It would seem illogical that ASFA would implicitly leave unchanged
certain ICWA provisions, like notice to tribes, intervention, and transfer
to tribal courts, while modifying others.FN7
Second,
the rules of statutory construction require that the more specific
statute controls. In
re T.H.M.,
2002 SD 13, ¶ 7,
640 N.W.2d 68, 71. As
between the two acts, ICWA is the more specific. ICWA
deals with a discrete segment of our population, Native American
families, who Congress found were best served by maintaining their
relationships with their tribes and extended families. ICWA
specifically imposes higher evidentiary standards and different protections for parents
whose rights are subject to termination than do termination proceedings
under state law. 25
U.S.C. § 1912(d)
(“active
efforts”)
and § 1912(f)
(proof “supported
by evidence beyond a reasonable doubt, including testimony of qualified
expert witnesses, that the continued custody of the child by
the parent or Indian custodian is likely to result in
serious emotional or physical damage to the child.”).
Third,
when interpreting a statute pertaining to Indians, the United States
Supreme Court has stated, “statutes
are to be construed liberally in favor of the Indians,
with ambiguous provisions interpreted to their benefit....”
Montana
v. Blackfeet Tribe of Indians,
471 U.S. 759, 766, 105 S.Ct. 2399, 2403, 85 L.Ed.2d
753 (1985); See,
e.g.,
Ramah
Navajo Sch. Bd. v. Bureau of Revenue of New Mexico,
458 U.S. 832, 838, 102 S.Ct. 3394, 3399, 73 L.Ed.2d
1174 (1982). As
Congress found when it enacted ICWA, it is to the
benefit of Indian children to remain within their families and
only after “active
efforts”
to reunite those families have proven unsuccessful should the children
be removed. 25
U.S.C. §§ 1901-1963
(1978).
FN7.
Though
not binding authority on this Court, the federal agency charged
with implementing ASFA explains that “[a]lthough
we can affirm that States must comply with ICWA and
that nothing in this regulation supersedes ICWA requirements, we cannot
expound on ICWA requirements since they fall outside of our
statutory authority.”
Title
IV-E Foster Care Eligibility Reviews and Child and Family Services
State Plan Reviews, 65 Fed. Reg. 4020, 4029 (Jan. 25,
2000) (codified at 45 CFR §§ 1355-1357
(2000)). See
Sheri L. Hazeltine, Speedy
Termination of Alaska Native Parental Rights: The
1998 Changes to Alaska's Child in Need of Aid Statutes
and Their Inherent Conflict with the Mandates of the Federal
Indian Child Welfare Act,
19 ALASKA L. REV. 57, 68 n. 67 (2002).
The
State argues that the Supreme Court of Alaska's decision in
J.S.
v.

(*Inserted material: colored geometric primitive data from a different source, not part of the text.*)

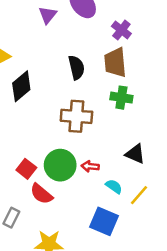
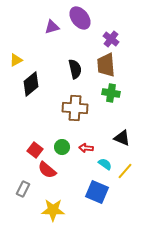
purple triangle: (48, 15) -> (52, 27), turned 35
green circle: (60, 165) -> (62, 147), size x0.6

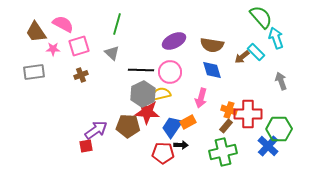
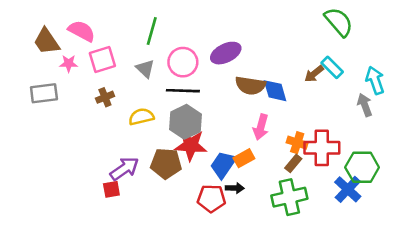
cyan arrow: (276, 38) -> (375, 80), moved
brown semicircle: (212, 45) -> (250, 85), moved
pink circle: (170, 72) -> (183, 62), moved
yellow semicircle: (161, 94) -> (141, 117), moved

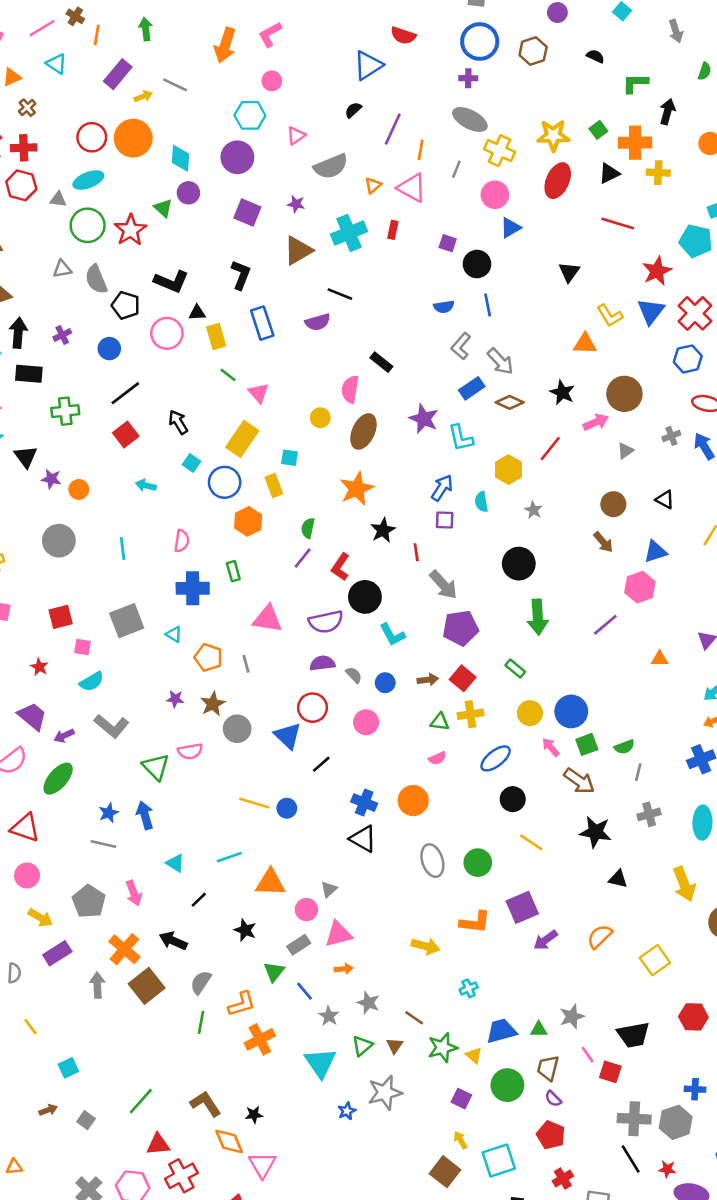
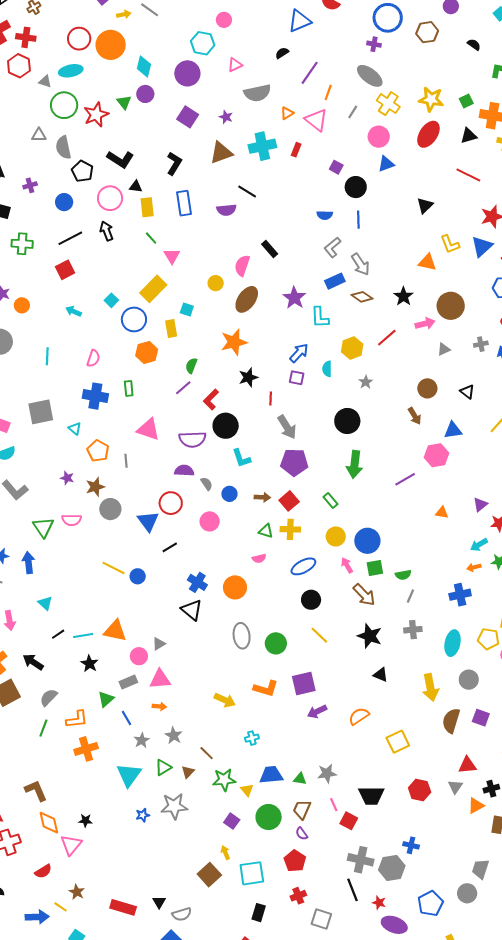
black arrow: (178, 422) -> (107, 231), moved
cyan line: (229, 857) -> (83, 636), moved
black star: (254, 1115) -> (85, 821), moved

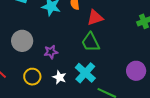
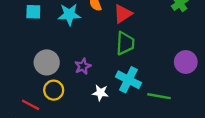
green trapezoid: (91, 42) -> (125, 43), turned -135
yellow circle: (32, 77) -> (54, 90), moved

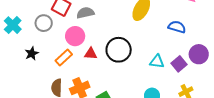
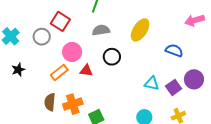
gray semicircle: (85, 13) -> (101, 30), moved
black circle: (119, 50) -> (112, 57), moved, size x0.7
black star: (32, 53) -> (18, 70), moved

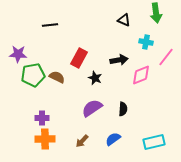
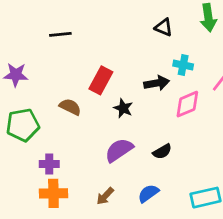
cyan cross: (146, 42) -> (183, 65), moved
green pentagon: (33, 75) -> (23, 125), moved
black semicircle: (123, 109) -> (162, 151), turned 56

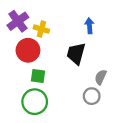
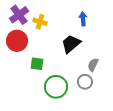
red circle: (28, 50) -> (17, 41), moved
black trapezoid: (76, 54) -> (71, 44), turned 35
green circle: (35, 102) -> (56, 87), moved

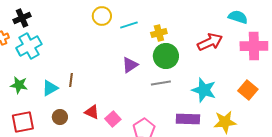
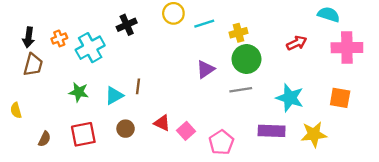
black cross: (22, 18) -> (127, 25), moved
red arrow: (210, 42) -> (297, 43), size x0.7
orange square: (248, 90) -> (340, 98), turned -30

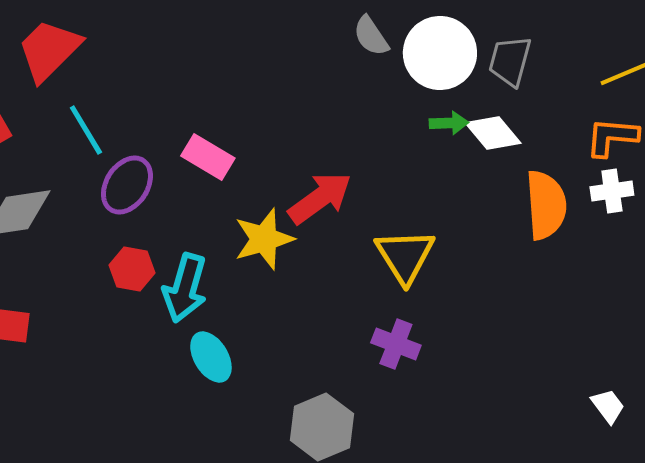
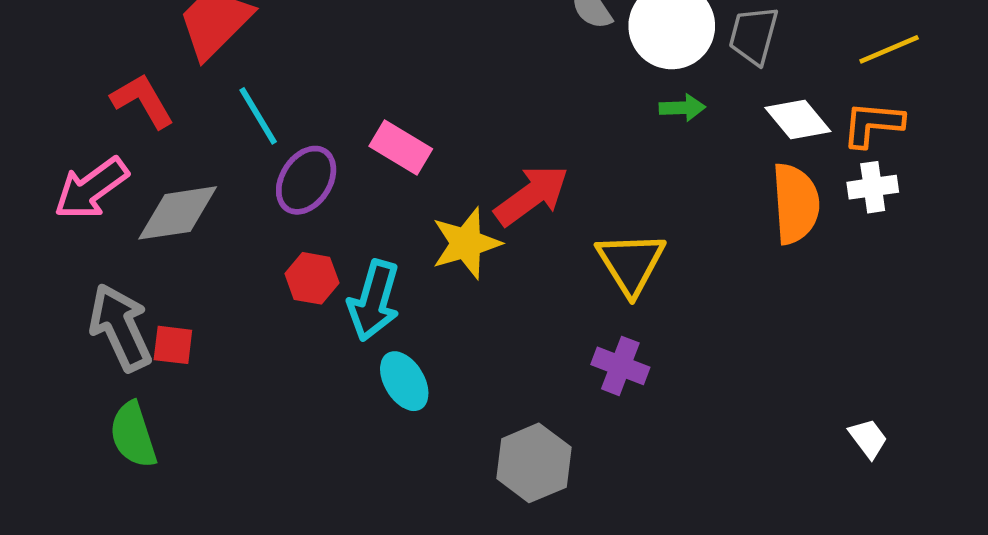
white diamond: (493, 133) -> (798, 119), moved

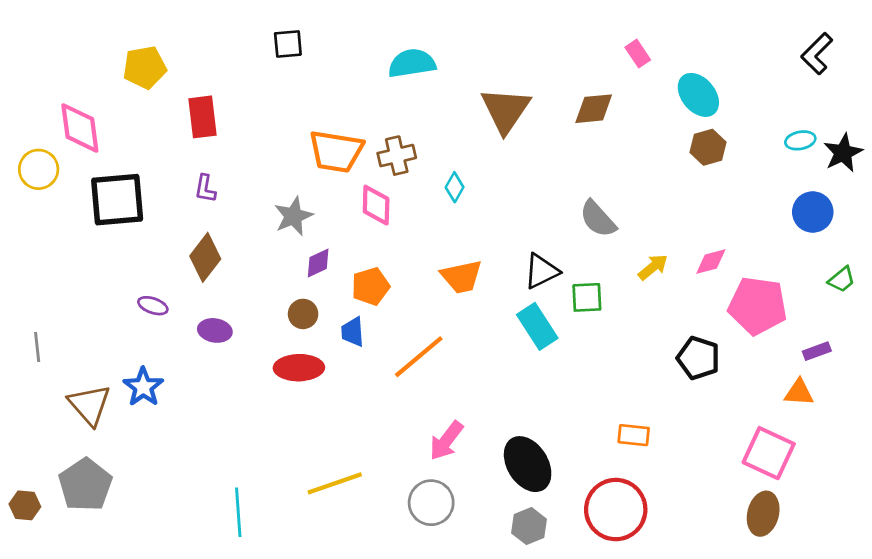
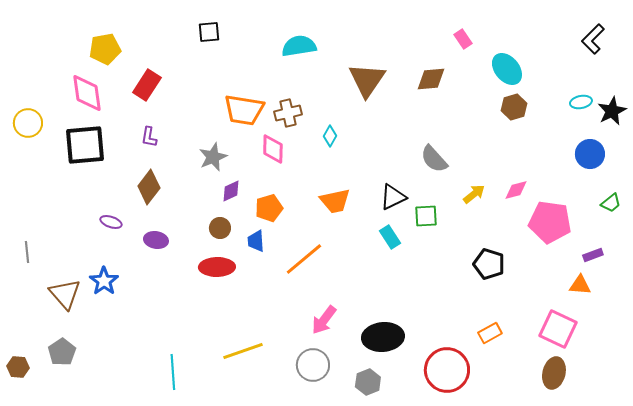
red rectangle: (202, 117) -> (147, 85), turned 40
pink diamond: (80, 128) -> (87, 93), moved
cyan rectangle: (537, 326) -> (390, 237), size x0.7
black pentagon: (698, 358) -> (489, 264), moved
orange rectangle: (634, 435) -> (490, 333), moved, turned -35
black ellipse: (528, 464) -> (383, 337), turned -63
gray pentagon: (85, 485) -> (62, 352), size x0.7
gray hexagon: (529, 526) -> (368, 382), moved

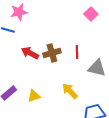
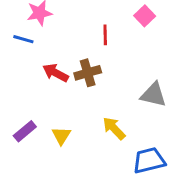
red line: (77, 52) -> (105, 35), moved
yellow triangle: (34, 96) -> (61, 136), turned -40

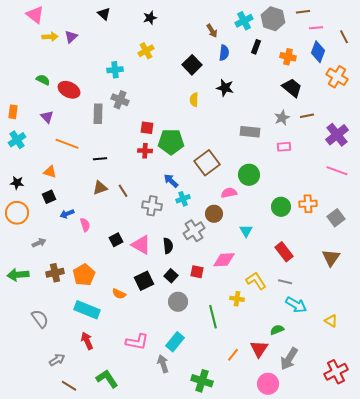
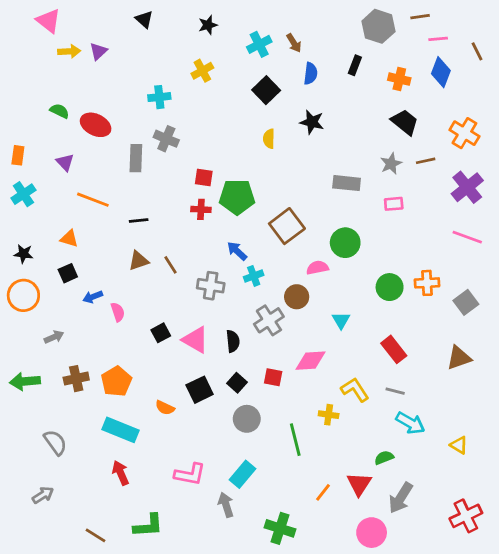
cyan cross: (244, 21) -> (259, 44), moved
orange cross: (337, 77) -> (464, 133), moved
brown triangle: (331, 258) -> (459, 358), turned 36
gray arrow: (57, 360) -> (43, 495), moved
green L-shape: (107, 379) -> (148, 526), turned 120

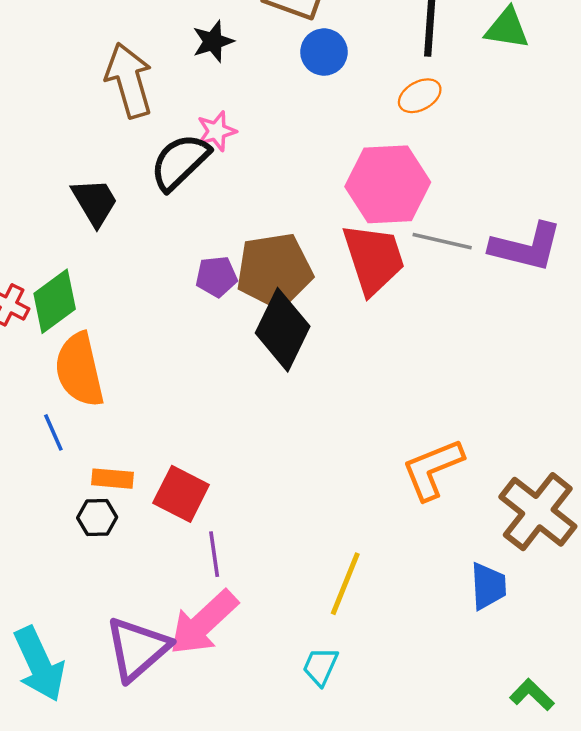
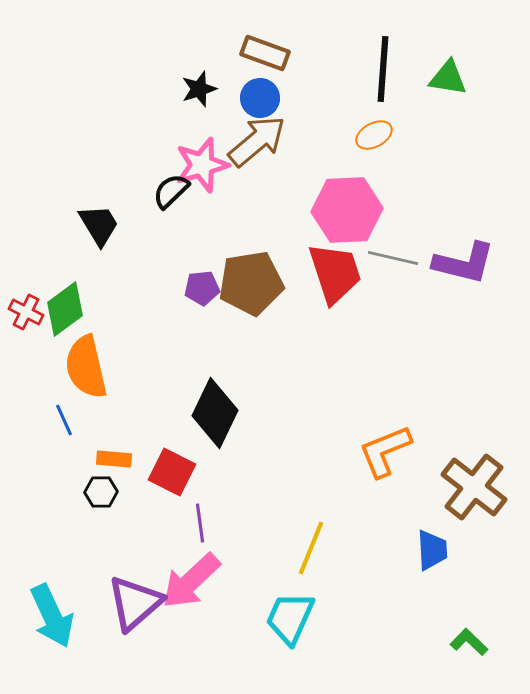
blue circle: (324, 52) -> (260, 98), moved
brown arrow: (129, 80) -> (257, 141), moved, turned 66
pink star: (216, 131) -> (202, 165), size x1.6
black semicircle: (180, 162) -> (171, 191), size x0.7
black diamond: (283, 330) -> (215, 413), moved
cyan trapezoid: (320, 666) -> (290, 618), size x1.6

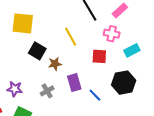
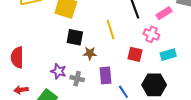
black square: (37, 51) -> (75, 37), turned -30
purple star: (15, 89) -> (58, 71), moved
gray cross: (47, 91) -> (77, 79), turned 32

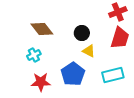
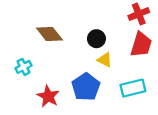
cyan cross: (34, 55) -> (24, 67), moved
red star: (41, 82) -> (48, 96), turned 30

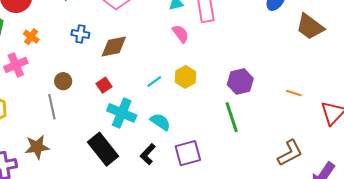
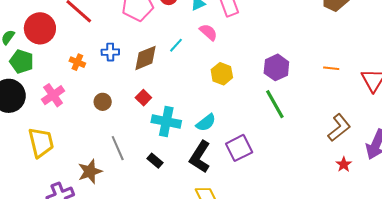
orange cross: (31, 37) -> (77, 62), moved
cyan line: (154, 81) -> (176, 45), moved
gray line: (52, 107) -> (118, 148), moved
cyan semicircle: (160, 122) -> (206, 123), turned 120
black rectangle: (103, 149) -> (155, 161), size x0.5
black L-shape: (148, 154) -> (200, 157), size x1.5

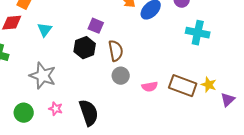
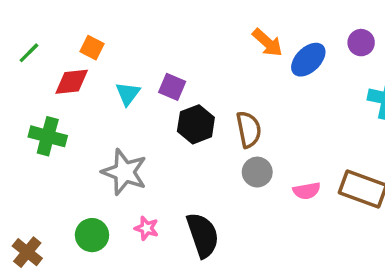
purple square: (96, 26) -> (172, 87), moved

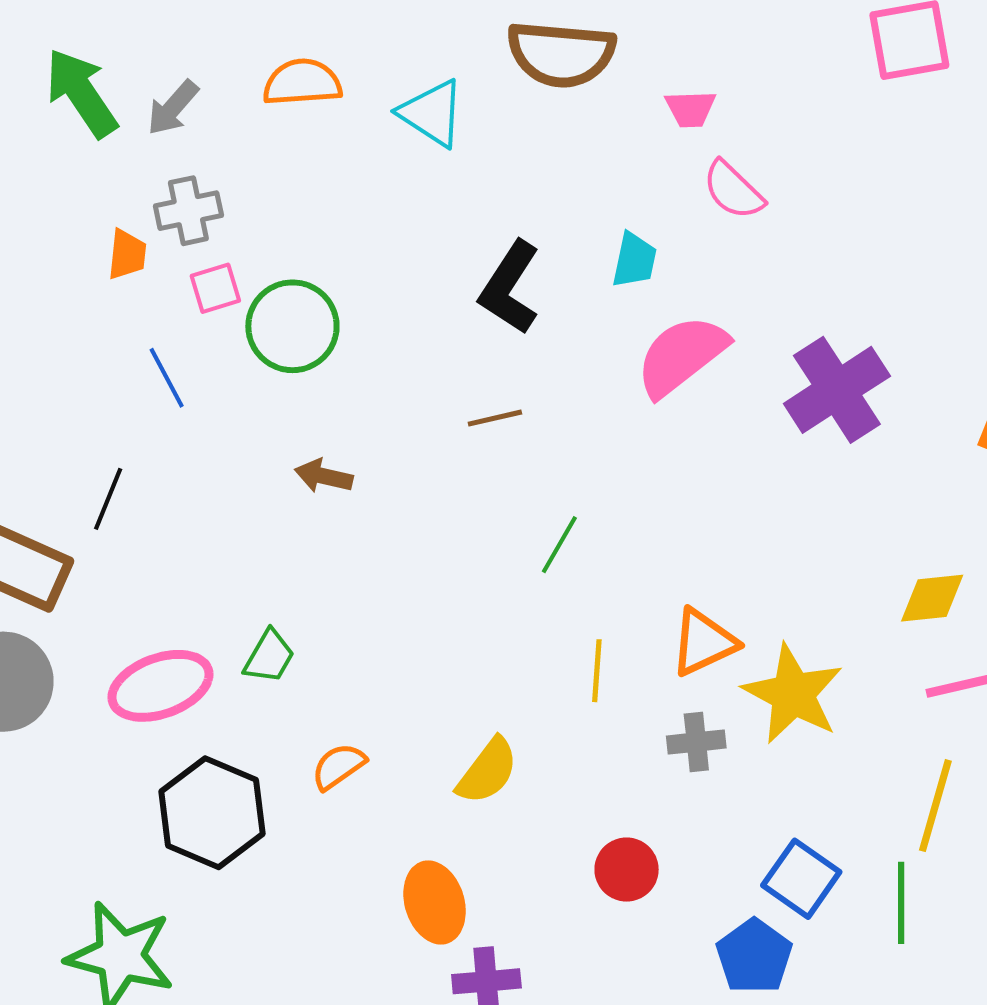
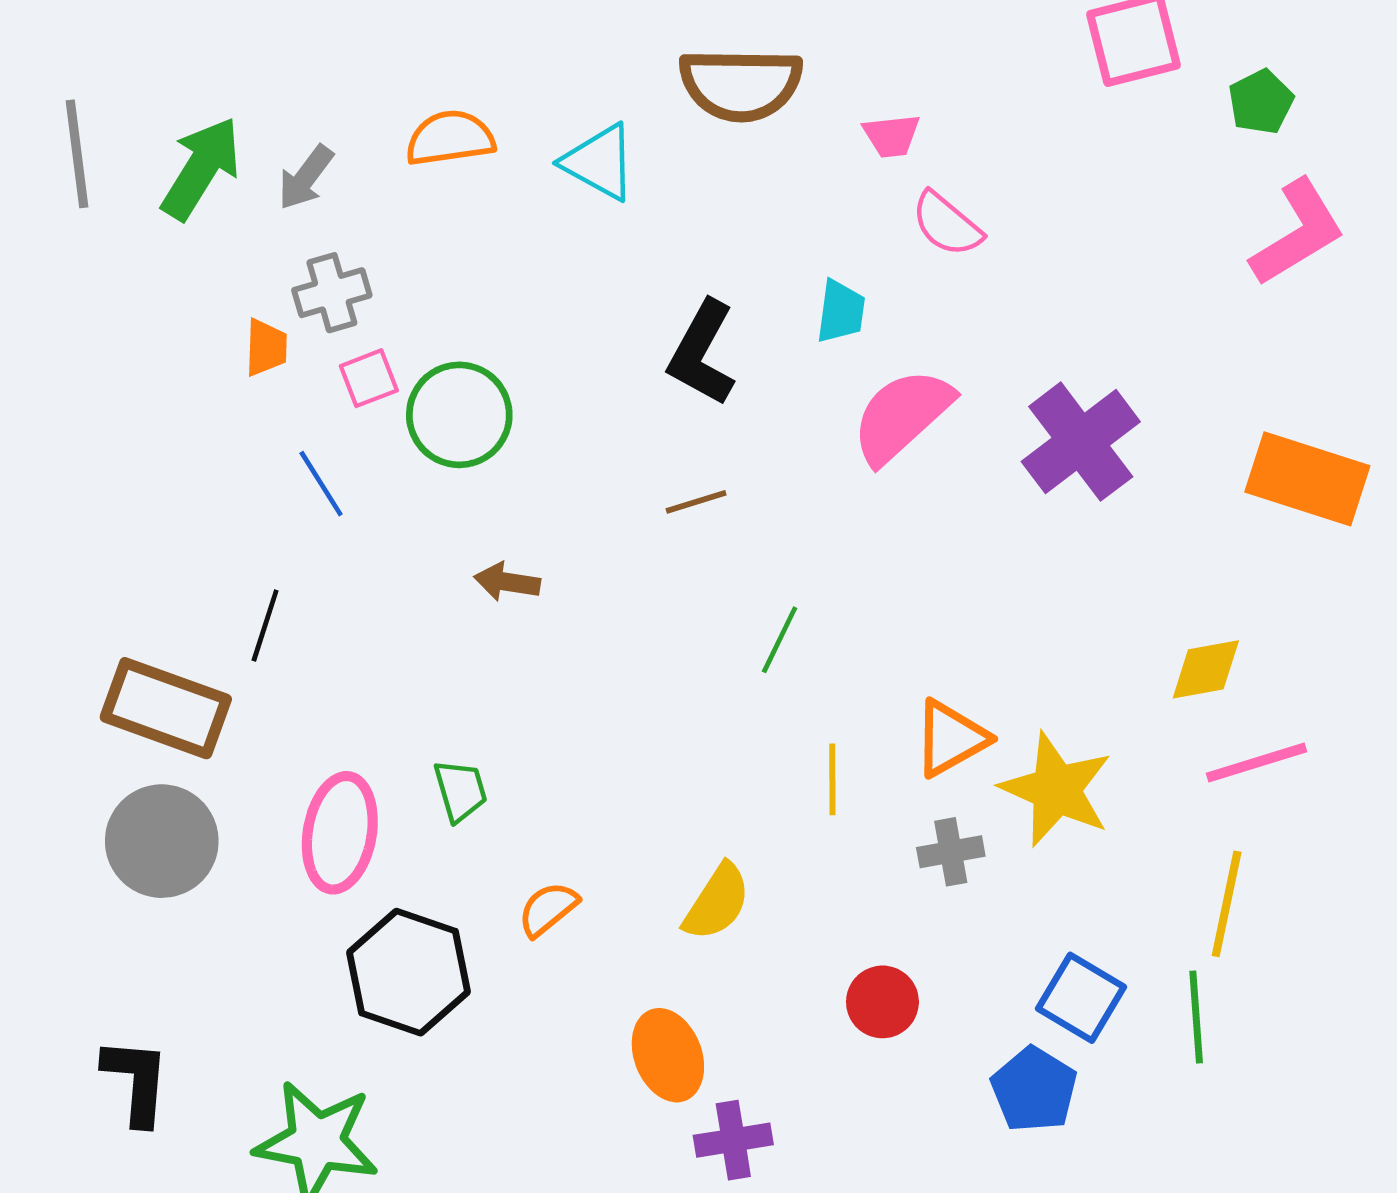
green arrow: (81, 93) -> (201, 168), turned 70
green trapezoid: (269, 657) -> (460, 791), turned -42
pink ellipse: (160, 686) -> (340, 833), turned -56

State,
50 P.3d 388, 392 (Alaska 2002), lends support to the
conclusion that ASFA modifies ICWA. In that case, however, the
court wrote, “[a]lthough
this case is not governed by ASFA, that act is
useful in providing guidance to congressional policy *620
on child welfare issues.”
Id.
As the court itself acknowledged, its remarks on this point
were dicta. Moreover,
we can find no case directly holding that ASFA modifies
ICWA, and the parties have cited none. Nonetheless,
to the extent that the decision in J.S.
can be read to state that ASFA supersedes ICWA, we
respectfully disagree with the Alaska Supreme Court.
Finally,
our decision in the case of In
re D.B.
is distinguishable. 2003
SD 113, 670 N.W.2d 67. There,
we explained that the Indian mother “did
not object, present contradictory evidence, or in any way attempt
to contest”
the application of ASFA by the trial court. Id.
¶ 16.
That
was not the situation here. Because ASFA does not override
ICWA, we conclude that the trial court erred in ruling
that DSS was relieved of making “active
efforts”
to reunite J.S.B. with his father.
Were
“Active
Efforts”
Provided?
On December 2, 2002, the circuit
court ruled that DSS “is under no obligation to provide services to try
and reunite the minor child with his parents.” Six months
later, the court ruled beyond a reasonable doubt in its final dispositional
findings that, up until its ruling of December 2, DSS “made active efforts
to provide remedial services and rehabilitative programs designed to prevent
the breakup of the Indian family.” We see no error in that
ruling, as far as it goes. Furthermore, the court also ruled
that the social worker “continued to provide services to respondent father
after [its] ASFA ruling.” In fact, social worker Wendy Cummings
testified that she made such efforts throughout the entire case, both
before and after the court's ruling of December 2. The father argues that
these efforts were far short of the “active efforts” required by ICWA.
Indeed, the trial court did not specifically find that these post December
2 efforts constituted “active efforts.” The State contends
that these efforts were nonetheless “reasonable” and “active” and points
to the father's failure to cooperate with DSS as the primary reason that
efforts were unsuccessful.FN8
Whether DSS complied with the “active efforts” requirement of ICWA
is a mixed question of fact and law. E.A.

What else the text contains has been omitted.